Genetic Algorithm in Rust and WebAssembly (3 Part Series)

1) Genetic Algorithm in Rust 2) Genetic Algorithm in the browser with WebAssembly 3) Running WebAssembly outside of the browser

Recently I've been learning Rust and experimenting with compiling it to WebAssembly. In this series of three posts I'm going to relate my journey of building a Genetic Algorithm to solve the travelling salesman problem in Rust, and then the work to compile it into WebAssembly in order to run the algorithm in the browser. I'm still quite new to Rust, so any feedback is welcome in the comments or on the repos provided.

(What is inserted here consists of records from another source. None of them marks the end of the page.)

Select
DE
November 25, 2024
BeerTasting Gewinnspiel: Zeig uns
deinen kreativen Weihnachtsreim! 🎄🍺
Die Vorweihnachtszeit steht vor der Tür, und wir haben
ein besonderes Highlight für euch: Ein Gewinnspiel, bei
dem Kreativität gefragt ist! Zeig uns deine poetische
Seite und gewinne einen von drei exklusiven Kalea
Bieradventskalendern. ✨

All code for this article can be found here.

A Genetic Algorithm is an optimisation algorithm inspired by the process of natural selection
Photo by Adrien Converse on Unsplash

A Genetic Algorithm is an optimisation algorithm inspired by the process of natural selection. It uses a population of possible solutions across the search space; the fittest individuals in the population survive, and the processes of breeding and mutation mean that better solutions evolve over successive generations. For more in depth explanation of Genetic Algorithm see this article.

The application that I've chosen for my use of the Genetic Algorithm is the travelling salesman problem, which can be summarised as - Given a list of cities what is the shortest path that visits all cities? The brute force approach of generating all possibilities and evaluating each quickly becomes impractical, as the number of permutations is the factorial of the number of cities. For examples with:

  • 5 cities: 5! = 120 possible solutions
  • 10 cities: 10! = 3 628 800 possible solutions
  • 20 cities: 20! = Approximately 2 quintillion ( ~2.43 x 10^18 )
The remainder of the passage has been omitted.